→ **What needs to be done**:
When you reach the line that holds "Mask each instance", start copying exactly and keep going through the final line of the data, leaving out pictures.

---------- Dataset

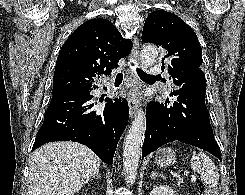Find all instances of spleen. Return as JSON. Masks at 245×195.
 I'll list each match as a JSON object with an SVG mask.
<instances>
[{
  "label": "spleen",
  "mask_w": 245,
  "mask_h": 195,
  "mask_svg": "<svg viewBox=\"0 0 245 195\" xmlns=\"http://www.w3.org/2000/svg\"><path fill=\"white\" fill-rule=\"evenodd\" d=\"M191 168L194 172H197L201 176V180L207 186H216L219 182V172L217 166L210 159L209 156L200 152L196 154L194 151L192 154Z\"/></svg>",
  "instance_id": "3e777b00"
}]
</instances>
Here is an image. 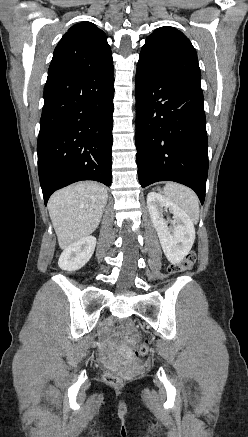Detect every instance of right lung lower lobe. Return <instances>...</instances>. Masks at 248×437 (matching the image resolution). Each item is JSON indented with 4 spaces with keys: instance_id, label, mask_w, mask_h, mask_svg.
Masks as SVG:
<instances>
[{
    "instance_id": "98d812e1",
    "label": "right lung lower lobe",
    "mask_w": 248,
    "mask_h": 437,
    "mask_svg": "<svg viewBox=\"0 0 248 437\" xmlns=\"http://www.w3.org/2000/svg\"><path fill=\"white\" fill-rule=\"evenodd\" d=\"M113 64L88 74L49 75L37 143L45 205L81 180H112Z\"/></svg>"
}]
</instances>
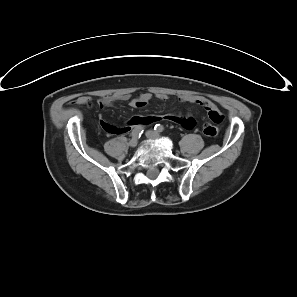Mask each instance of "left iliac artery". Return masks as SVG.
<instances>
[{
	"label": "left iliac artery",
	"instance_id": "44dca946",
	"mask_svg": "<svg viewBox=\"0 0 297 297\" xmlns=\"http://www.w3.org/2000/svg\"><path fill=\"white\" fill-rule=\"evenodd\" d=\"M154 129L157 131V132H162L164 130L163 126L160 125V124H157Z\"/></svg>",
	"mask_w": 297,
	"mask_h": 297
}]
</instances>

--------------------

→ **Response below**:
Mask each instance of "left iliac artery". Return masks as SVG.
<instances>
[{
	"label": "left iliac artery",
	"instance_id": "44dca946",
	"mask_svg": "<svg viewBox=\"0 0 297 297\" xmlns=\"http://www.w3.org/2000/svg\"><path fill=\"white\" fill-rule=\"evenodd\" d=\"M154 129L157 131V132H162L164 130L163 126L160 125V124H157Z\"/></svg>",
	"mask_w": 297,
	"mask_h": 297
}]
</instances>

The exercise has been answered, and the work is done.